Start of Data supplied
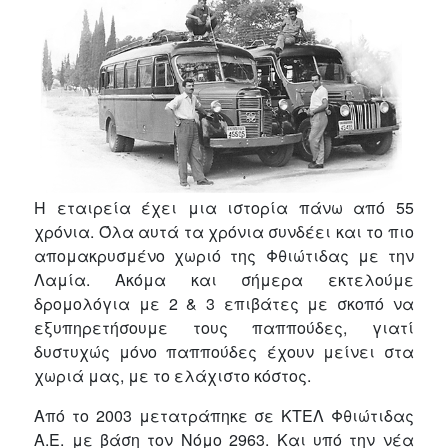
Η εταιρεία έχει μια ιστορία πάνω από 55
χρόνια. Όλα αυτά τα χρόνια συνδέει και το πιο
απομακρυσμένο χωριό της Φθιώτιδας με την
Λαμία. Ακόμα και σήμερα εκτελούμε
δρομολόγια με 2 & 3 επιβάτες με σκοπό να
εξυπηρετήσουμε τους παππούδες, γιατί
δυστυχώς μόνο παππούδες έχουν μείνει στα
χωριά μας, με το ελάχιστο κόστος.
Από το 2003 μετατράπηκε σε ΚΤΕΛ Φθιώτιδας
Α.Ε. με βάση τον Νόμο 2963. Και υπό την νέα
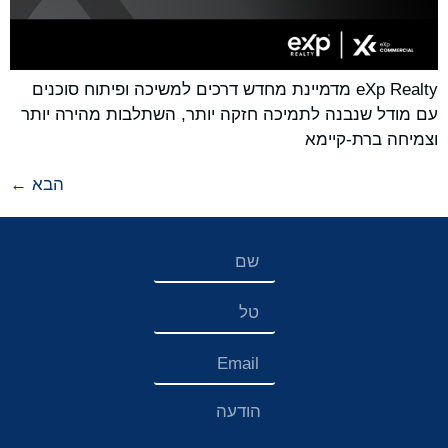
eXp Realty מדמיינת מחדש דרכים למשיכה ופיתוח סוכנים
עם מודל שנבנה לתמיכה חזקה יותר, השתלבות מהירה יותר
וצמיחה ברת-קיימא
הבא
←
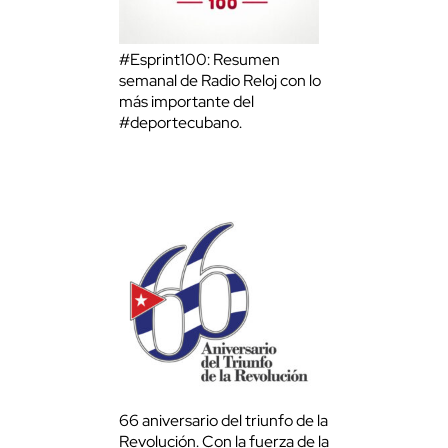
#Esprint100: Resumen
semanal de Radio Reloj con lo
más importante del
#deportecubano.
66 aniversario del triunfo de la
Revolución. Con la fuerza de la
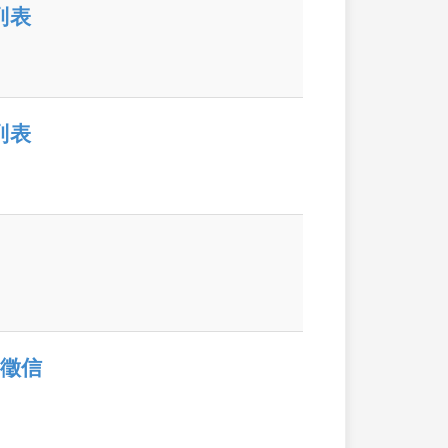
列表
列表
開徵信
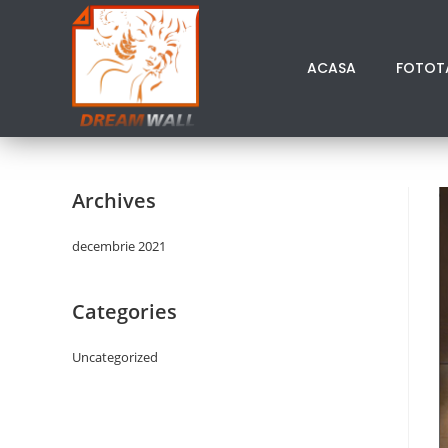
ACASA
FOTOT
Archives
decembrie 2021
Categories
Uncategorized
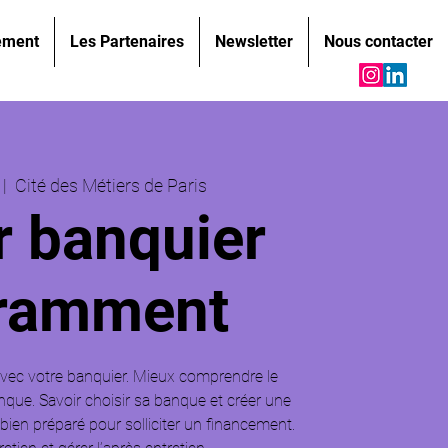
ement
Les Partenaires
Newsletter
Nous contacter
 |  
Cité des Métiers de Paris
r banquier
ramment
n avec votre banquier. Mieux comprendre le
que. Savoir choisir sa banque et créer une
 bien préparé pour solliciter un financement.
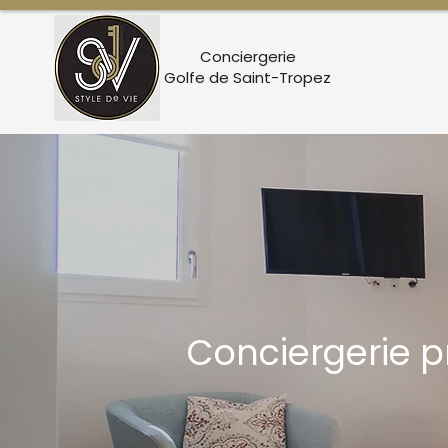
Conciergerie
Golfe de Saint-Tropez
Conciergerie p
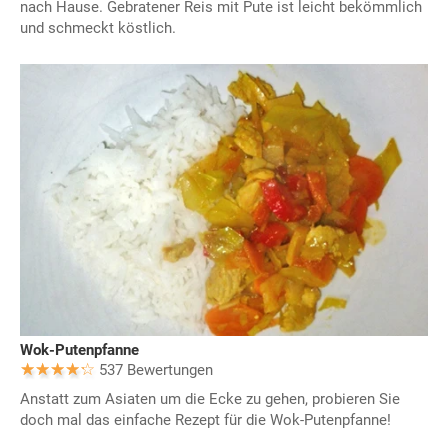
nach Hause. Gebratener Reis mit Pute ist leicht bekömmlich
und schmeckt köstlich.
Wok-Putenpfanne
537 Bewertungen
Anstatt zum Asiaten um die Ecke zu gehen, probieren Sie
doch mal das einfache Rezept für die Wok-Putenpfanne!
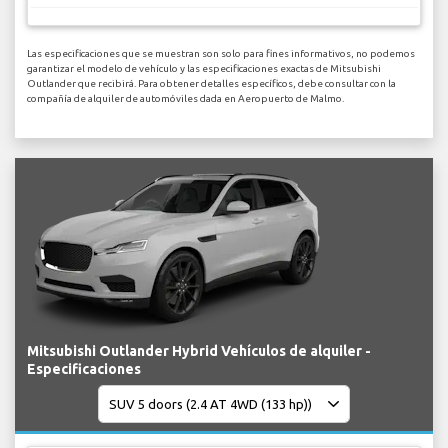
Las especificaciones que se muestran son solo para fines informativos, no podemos
garantizar el modelo de vehículo y las especificaciones exactas de Mitsubishi
Outlander que recibirá. Para obtener detalles específicos, debe consultar con la
compañía de alquiler de automóviles dada en Aeropuerto de Malmo.
Mitsubishi Outlander Hybrid Vehículos de alquiler -
Especificaciones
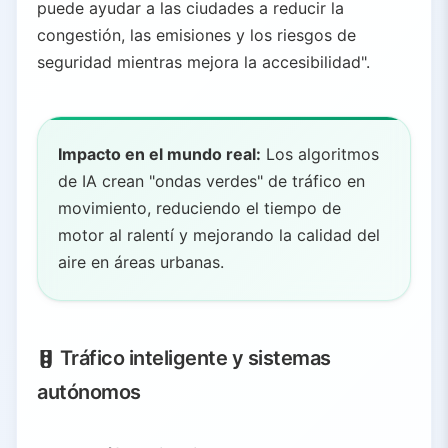
puede ayudar a las ciudades a reducir la
congestión, las emisiones y los riesgos de
seguridad mientras mejora la accesibilidad".
Impacto en el mundo real:
Los algoritmos
de IA crean "ondas verdes" de tráfico en
movimiento, reduciendo el tiempo de
motor al ralentí y mejorando la calidad del
aire en áreas urbanas.
Tráfico inteligente y sistemas
autónomos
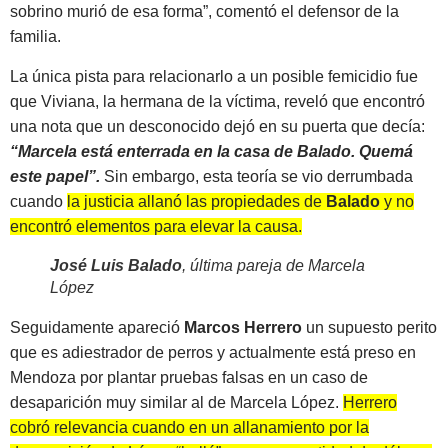
sobrino murió de esa forma”, comentó el defensor de la
familia.
La única pista para relacionarlo a un posible femicidio fue
que Viviana, la hermana de la víctima, reveló que encontró
una nota que un desconocido dejó en su puerta que decía:
“Marcela está enterrada en la casa de Balado. Quemá
este papel”.
Sin embargo, esta teoría se vio derrumbada
cuando
la justicia allanó las propiedades de
Balado
y no
encontró elementos para elevar la causa.
José Luis Balado
, última pareja de Marcela
López
Seguidamente apareció
Marcos Herrero
un supuesto perito
que es adiestrador de perros y actualmente está preso en
Mendoza por plantar pruebas falsas en un caso de
desaparición muy similar al de Marcela López.
Herrero
cobró relevancia cuando en un allanamiento por la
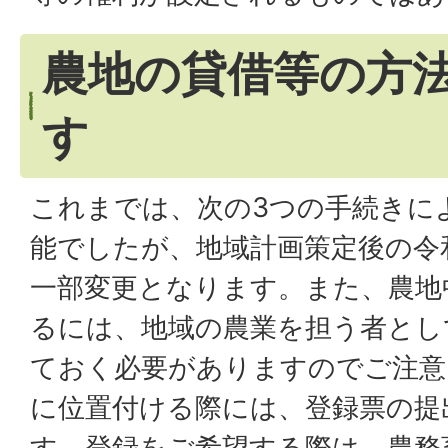
農地の貸借等の方
す
これまでは、次の3つの手続きに
能でしたが、地域計画策定後の令
一部変更となります。また、農地
るには、地域の農業を担う者とし
ておく必要がありますのでご注意
に位置付ける際には、登録票の提
す。登録をご希望する際は、農務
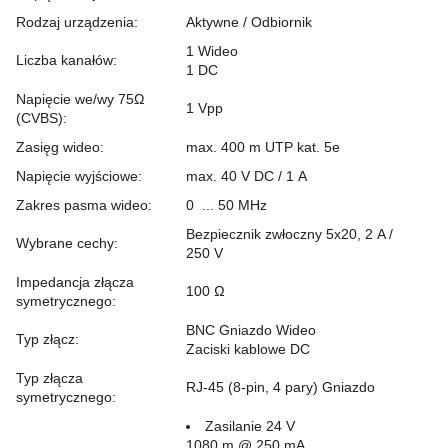
Rodzaj urządzenia
:
Aktywne / Odbiornik
1 Wideo
Liczba kanałów
:
1
DC
Napięcie we/wy 75Ω
1
Vpp
(CVBS)
:
Zasięg wideo
:
max. 400 m UTP kat. 5e
Napięcie wyjściowe
:
max. 40 V
DC
/ 1 A
Zakres pasma wideo
:
0 ... 50 MHz
Bezpiecznik zwłoczny 5x20, 2 A /
Wybrane cechy
:
250 V
Impedancja złącza
100 Ω
symetrycznego
:
BNC
Gniazdo Wideo
Typ złącz
:
Zaciski kablowe
DC
Typ złącza
RJ-45 (8-pin, 4 pary)
Gniazdo
symetrycznego
:
Zasilanie 24 V
1080 m @ 250 mA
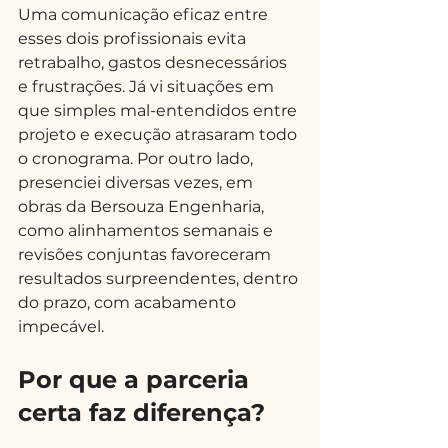
Uma comunicação eficaz entre 
esses dois profissionais evita 
retrabalho, gastos desnecessários 
e frustrações. Já vi situações em 
que simples mal-entendidos entre 
projeto e execução atrasaram todo 
o cronograma. Por outro lado, 
presenciei diversas vezes, em 
obras da Bersouza Engenharia, 
como alinhamentos semanais e 
revisões conjuntas favoreceram 
resultados surpreendentes, dentro 
do prazo, com acabamento 
impecável.
Por que a parceria 
certa faz diferença?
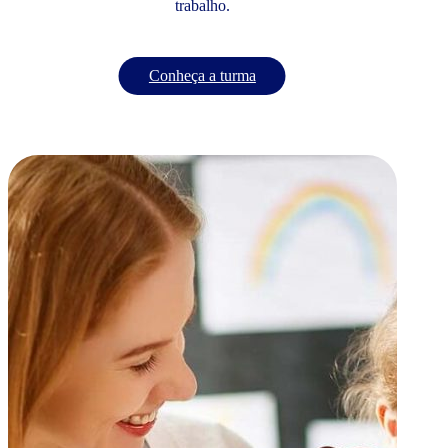
trabalho.
Conheça a turma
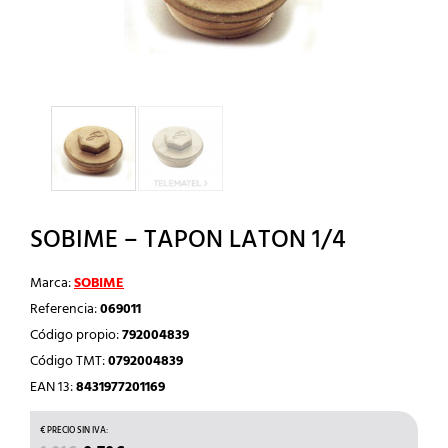
SOBIME – TAPON LATON 1/4
Marca:
SOBIME
Referencia:
069011
Código propio:
792004839
Código TMT:
0792004839
EAN 13:
8431977201169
End of Data supplied
Brief:
The data above should be set down again exactly, with the pictures omitted.

Reply to the exercise:
Η εταιρεία έχει μια ιστορία πάνω από 55
χρόνια. Όλα αυτά τα χρόνια συνδέει και το πιο
απομακρυσμένο χωριό της Φθιώτιδας με την
Λαμία. Ακόμα και σήμερα εκτελούμε
δρομολόγια με 2 & 3 επιβάτες με σκοπό να
εξυπηρετήσουμε τους παππούδες, γιατί
δυστυχώς μόνο παππούδες έχουν μείνει στα
χωριά μας, με το ελάχιστο κόστος.
Από το 2003 μετατράπηκε σε ΚΤΕΛ Φθιώτιδας
Α.Ε. με βάση τον Νόμο 2963. Και υπό την νέα
eXp Realty מדמיינת מחדש דרכים למשיכה ופיתוח סוכנים
עם מודל שנבנה לתמיכה חזקה יותר, השתלבות מהירה יותר
וצמיחה ברת-קיימא
הבא
←
#Esprint100: Resumen
semanal de Radio Reloj con lo
más importante del
#deportecubano.
66 aniversario del triunfo de la
Revolución. Con la fuerza de la
列表
列表
開徵信
ACASA
FOTOT
Archives
decembrie 2021
Categories
Uncategorized
ement
Les Partenaires
Newsletter
Nous contacter
 |  
Cité des Métiers de Paris
r banquier
ramment
n avec votre banquier. Mieux comprendre le
que. Savoir choisir sa banque et créer une
 bien préparé pour solliciter un financement.
Conciergerie
Golfe de Saint-Tropez
Conciergerie p
nach Hause. Gebratener Reis mit Pute ist leicht bekömmlich
und schmeckt köstlich.
Wok-Putenpfanne
537 Bewertungen
Anstatt zum Asiaten um die Ecke zu gehen, probieren Sie
doch mal das einfache Rezept für die Wok-Putenpfanne!
Las especificaciones que se muestran son solo para fines informativos, no podemos
garantizar el modelo de vehículo y las especificaciones exactas de Mitsubishi
Outlander que recibirá. Para obtener detalles específicos, debe consultar con la
compañía de alquiler de automóviles dada en Aeropuerto de Malmo.
Mitsubishi Outlander Hybrid Vehículos de alquiler -
Especificaciones
puede ayudar a las ciudades a reducir la
congestión, las emisiones y los riesgos de
seguridad mientras mejora la accesibilidad".
Impacto en el mundo real:
Los algoritmos
de IA crean "ondas verdes" de tráfico en
movimiento, reduciendo el tiempo de
motor al ralentí y mejorando la calidad del
aire en áreas urbanas.
Tráfico inteligente y sistemas
autónomos
sobrino murió de esa forma”, comentó el defensor de la
familia.
La única pista para relacionarlo a un posible femicidio fue
que Viviana, la hermana de la víctima, reveló que encontró
una nota que un desconocido dejó en su puerta que decía:
“Marcela está enterrada en la casa de Balado. Quemá
este papel”.
Sin embargo, esta teoría se vio derrumbada
cuando
la justicia allanó las propiedades de
Balado
y no
encontró elementos para elevar la causa.
José Luis Balado
, última pareja de Marcela
López
Seguidamente apareció
Marcos Herrero
un supuesto perito
que es adiestrador de perros y actualmente está preso en
Mendoza por plantar pruebas falsas en un caso de
desaparición muy similar al de Marcela López.
Herrero
cobró relevancia cuando en un allanamiento por la
農地の貸借等の方
す
これまでは、次の3つの手続きに
能でしたが、地域計画策定後の令
一部変更となります。また、農地
るには、地域の農業を担う者とし
ておく必要がありますのでご注意
に位置付ける際には、登録票の提
す。登録をご希望する際は、農務
Rodzaj urządzenia
:
Aktywne / Odbiornik
1 Wideo
Liczba kanałów
:
1
DC
Napięcie we/wy 75Ω
1
Vpp
(CVBS)
:
Zasięg wideo
:
max. 400 m UTP kat. 5e
Napięcie wyjściowe
:
max. 40 V
DC
/ 1 A
Zakres pasma wideo
:
0 ... 50 MHz
Bezpiecznik zwłoczny 5x20, 2 A /
Wybrane cechy
:
250 V
Impedancja złącza
100 Ω
symetrycznego
:
BNC
Gniazdo Wideo
Typ złącz
:
Zaciski kablowe
DC
Typ złącza
RJ-45 (8-pin, 4 pary)
Gniazdo
symetrycznego
:
Zasilanie 24 V
1080 m @ 250 mA
Uma comunicação eficaz entre 
esses dois profissionais evita 
retrabalho, gastos desnecessários 
e frustrações. Já vi situações em 
que simples mal-entendidos entre 
projeto e execução atrasaram todo 
o cronograma. Por outro lado, 
presenciei diversas vezes, em 
obras da Bersouza Engenharia, 
como alinhamentos semanais e 
revisões conjuntas favoreceram 
resultados surpreendentes, dentro 
do prazo, com acabamento 
impecável.
Por que a parceria 
certa faz diferença?
trabalho.
Conheça a turma
SOBIME – TAPON LATON 1/4
Marca:
SOBIME
Referencia:
069011
Código propio:
792004839
Código TMT:
0792004839
EAN 13:
8431977201169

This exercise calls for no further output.